As a vector space, the Lie algebra $sl(2, \mathbb{ C })$ is 3-dimensional, i.e. it has 3 generators. In general $sl(n , \mathbb{ C })$ is a $(n^{2} - 1)$-dimensional Lie algebra. The Lorentz algebra is 6-dimensional because of the relation
$$so(1,3) \sim sl(2 , \mathbb{ C }) \oplus sl(2 , \mathbb{ C })$$

Sam

18. Dec 19, 2012

### dextercioby

Sam,

sl(2,C) is 3-dimensional only when viewed as a vector space over the field of complex numbers. When viewed as a vector space over the field of real numbers, it's 6 dimensional. The correct Lie algebra isomorphisms are

$$\mbox{so(1,3)} \simeq \mbox{sl}(2,\mathbb{C}) \simeq \mbox{su(2)} \oplus \mbox{su(2)}$$

$$\mbox{so(1,3)}_{C} \simeq \mbox{su(2)} \oplus \mbox{su(2)}$$

19. Dec 19, 2012

### dextercioby

Actually, to assign the name <spin> to a particular weight (n+m)/2 of a finite-dimensional irreducible representation of SL(2,C) is quite confusing, since it automatically raises the question whether and how this number is linked to the eigenvalues of the squared Pauli-Lubanskii 4 vector (operator) when evaluated in the <particle's> own reference frame (if any).

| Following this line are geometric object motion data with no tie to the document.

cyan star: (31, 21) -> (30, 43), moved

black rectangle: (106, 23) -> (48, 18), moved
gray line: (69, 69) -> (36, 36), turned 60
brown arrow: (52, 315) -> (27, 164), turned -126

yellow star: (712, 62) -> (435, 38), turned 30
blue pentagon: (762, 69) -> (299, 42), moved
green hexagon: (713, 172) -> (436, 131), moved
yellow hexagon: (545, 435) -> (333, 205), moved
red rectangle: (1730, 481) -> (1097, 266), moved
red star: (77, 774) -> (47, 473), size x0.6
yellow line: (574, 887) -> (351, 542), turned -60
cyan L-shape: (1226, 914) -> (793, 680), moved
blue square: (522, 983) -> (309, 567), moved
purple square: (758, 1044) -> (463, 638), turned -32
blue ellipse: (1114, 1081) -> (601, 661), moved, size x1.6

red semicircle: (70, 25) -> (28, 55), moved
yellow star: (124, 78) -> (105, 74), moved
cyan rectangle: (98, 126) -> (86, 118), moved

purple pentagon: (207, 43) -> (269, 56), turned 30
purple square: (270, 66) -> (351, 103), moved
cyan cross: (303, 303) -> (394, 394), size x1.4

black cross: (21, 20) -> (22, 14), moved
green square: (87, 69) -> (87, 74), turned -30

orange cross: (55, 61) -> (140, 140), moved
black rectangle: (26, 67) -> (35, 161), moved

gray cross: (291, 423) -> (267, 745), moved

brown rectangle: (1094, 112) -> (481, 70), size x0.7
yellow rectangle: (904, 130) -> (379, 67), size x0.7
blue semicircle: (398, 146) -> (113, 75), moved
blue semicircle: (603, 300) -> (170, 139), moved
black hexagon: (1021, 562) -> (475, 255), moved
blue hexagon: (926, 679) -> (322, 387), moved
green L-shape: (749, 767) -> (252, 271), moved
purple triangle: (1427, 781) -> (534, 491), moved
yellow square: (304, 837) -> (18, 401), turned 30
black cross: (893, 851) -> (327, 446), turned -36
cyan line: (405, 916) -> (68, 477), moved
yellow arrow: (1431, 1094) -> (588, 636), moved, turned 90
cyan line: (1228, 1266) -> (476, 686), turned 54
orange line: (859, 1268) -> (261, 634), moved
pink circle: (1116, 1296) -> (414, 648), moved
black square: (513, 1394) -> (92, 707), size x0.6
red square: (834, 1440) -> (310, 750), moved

If you can link these 2 numbers (by a proof), then you're guaranteed to be correct when using the word 'spin' when discussing the representation theory of SL(2,C). Else, you should call that number by the name it bears in mathematics, weight.

20. Dec 19, 2012

### Zoot

Let me add my 2 cents worth, as this may help answer the original question in a simplistic manner (which is usually the way I think, unfortunately!). Let's say we have 3 types of fields: Scalar, Vector, and Spinor. We wish to look at these types of fields in another coordinate system (e.g. one that has been boosted and/or rotated). Now the scalar field is the simplest case, since it consists of just a single number at each point in space. So all we have to do is transform the coordinates of the field and we're done. The generators for such transformations are the orbital angular momentum operators Lαβ where the L0i generate boosts and the Lij generate rotations. For scalar fields there is no spin, so Jαβ = Lαβ. Now take a vector field and look at it from the same rotated/boosted coordinate frame. The vector field has 4 components at each point in spacetime. So just transforming the coordinates of where each vector is located is not enough. We also have to ROTATE/BOOST the vector which means mixing the COMPONENTS of the vector accordingly, as the components will be different in the new frame. So what operator mixes the components? The spin operators Sαβ. And the S0i mix the components for coordinate boosts, while the Sij mix the components for coordinate rotations. So the total angular momentum operator needed is equal to orbital angular momentum (to transform the coordinates) plus spin angular momentum (to mix the components): Jαβ = Lαβ + Sαβ. This means vector fields (particles) have spin, and it is not that difficult to show that for vector fields s = 1 by doing some work with the spin matrices. Now you are probably aware that Dirac spinors transform differently than vectors, thus the spin matrices for Dirac 4-spinor fields are different than for 4-vector fields, but again the operator needed is Jαβ = Lαβ + Sαβ, where again L transforms the coordinates (of where each spinor is located in the new frame) and S mixes the components (boosts/rotates the spinor itself). And these spin matrices for Dirac fields can be used to show that s = 1/2 for this field.